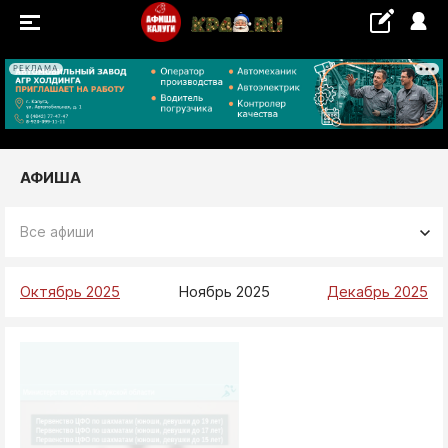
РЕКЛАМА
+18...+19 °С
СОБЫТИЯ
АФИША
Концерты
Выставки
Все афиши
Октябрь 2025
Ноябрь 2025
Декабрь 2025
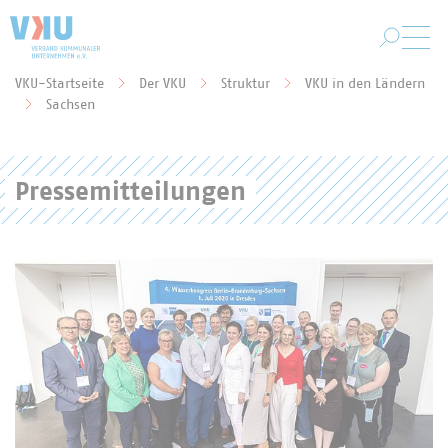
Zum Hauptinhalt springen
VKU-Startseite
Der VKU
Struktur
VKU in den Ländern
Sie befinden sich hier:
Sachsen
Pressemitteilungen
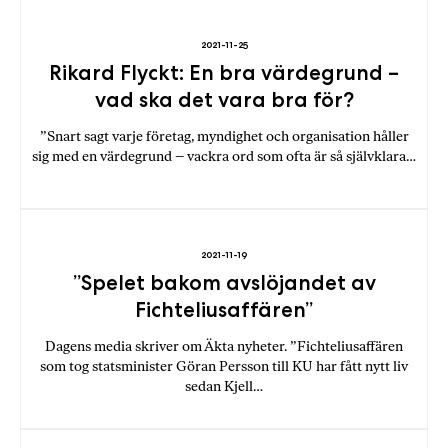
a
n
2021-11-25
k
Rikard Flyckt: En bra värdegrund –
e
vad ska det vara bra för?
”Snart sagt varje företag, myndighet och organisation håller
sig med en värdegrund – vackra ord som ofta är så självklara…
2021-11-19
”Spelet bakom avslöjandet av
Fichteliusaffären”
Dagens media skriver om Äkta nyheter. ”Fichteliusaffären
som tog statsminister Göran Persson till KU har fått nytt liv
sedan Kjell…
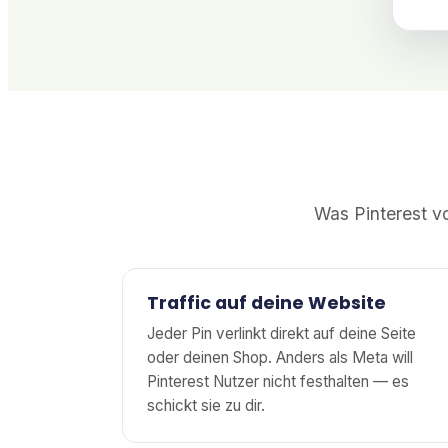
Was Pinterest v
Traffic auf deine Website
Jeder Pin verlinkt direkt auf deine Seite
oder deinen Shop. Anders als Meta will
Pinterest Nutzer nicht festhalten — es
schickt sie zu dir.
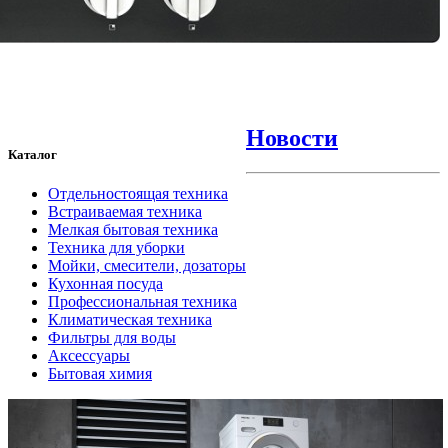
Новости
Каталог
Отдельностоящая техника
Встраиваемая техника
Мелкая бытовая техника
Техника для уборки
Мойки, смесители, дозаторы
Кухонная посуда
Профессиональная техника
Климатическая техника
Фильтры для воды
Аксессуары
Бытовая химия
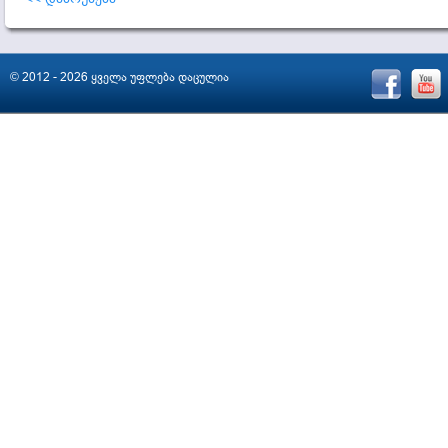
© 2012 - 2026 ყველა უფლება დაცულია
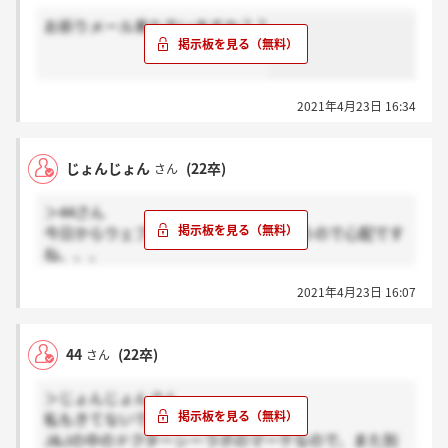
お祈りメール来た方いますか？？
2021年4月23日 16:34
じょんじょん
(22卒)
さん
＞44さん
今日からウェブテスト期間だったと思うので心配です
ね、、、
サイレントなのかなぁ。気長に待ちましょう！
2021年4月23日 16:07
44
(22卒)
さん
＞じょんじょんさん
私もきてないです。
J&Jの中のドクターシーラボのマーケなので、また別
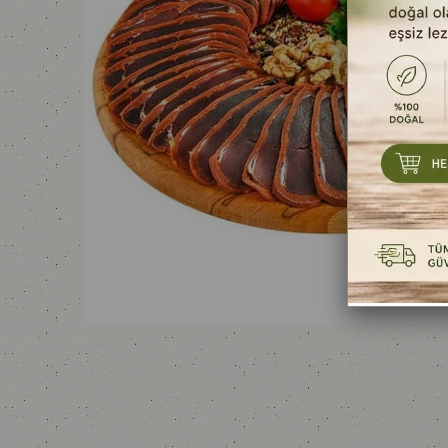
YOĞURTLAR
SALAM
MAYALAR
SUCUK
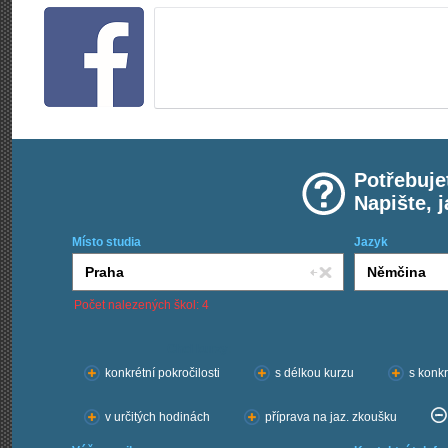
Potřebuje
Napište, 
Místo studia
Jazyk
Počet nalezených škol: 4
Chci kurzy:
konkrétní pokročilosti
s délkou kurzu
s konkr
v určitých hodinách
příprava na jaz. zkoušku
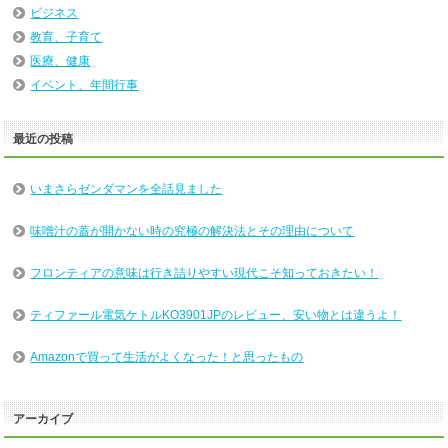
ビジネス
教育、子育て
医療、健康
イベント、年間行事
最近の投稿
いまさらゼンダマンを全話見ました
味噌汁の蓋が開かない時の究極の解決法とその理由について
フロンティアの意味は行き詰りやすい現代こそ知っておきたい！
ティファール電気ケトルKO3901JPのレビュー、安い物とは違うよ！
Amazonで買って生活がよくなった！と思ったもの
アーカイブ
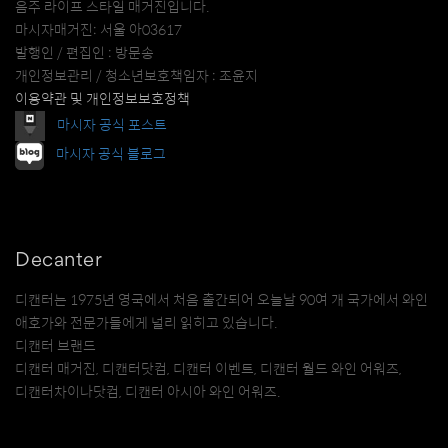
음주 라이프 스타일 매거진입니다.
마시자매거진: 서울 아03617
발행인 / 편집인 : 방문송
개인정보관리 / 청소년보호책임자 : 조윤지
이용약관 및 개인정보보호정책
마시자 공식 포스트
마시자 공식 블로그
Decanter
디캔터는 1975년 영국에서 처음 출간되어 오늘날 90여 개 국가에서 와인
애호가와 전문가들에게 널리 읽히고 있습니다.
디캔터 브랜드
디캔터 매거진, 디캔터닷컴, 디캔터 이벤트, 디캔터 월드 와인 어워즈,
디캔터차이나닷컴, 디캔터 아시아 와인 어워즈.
--------------------------------
Problem to solve:
If a line in the records holds the word "värdegrund", count it, then give only the total.

Solution for this exercise:
2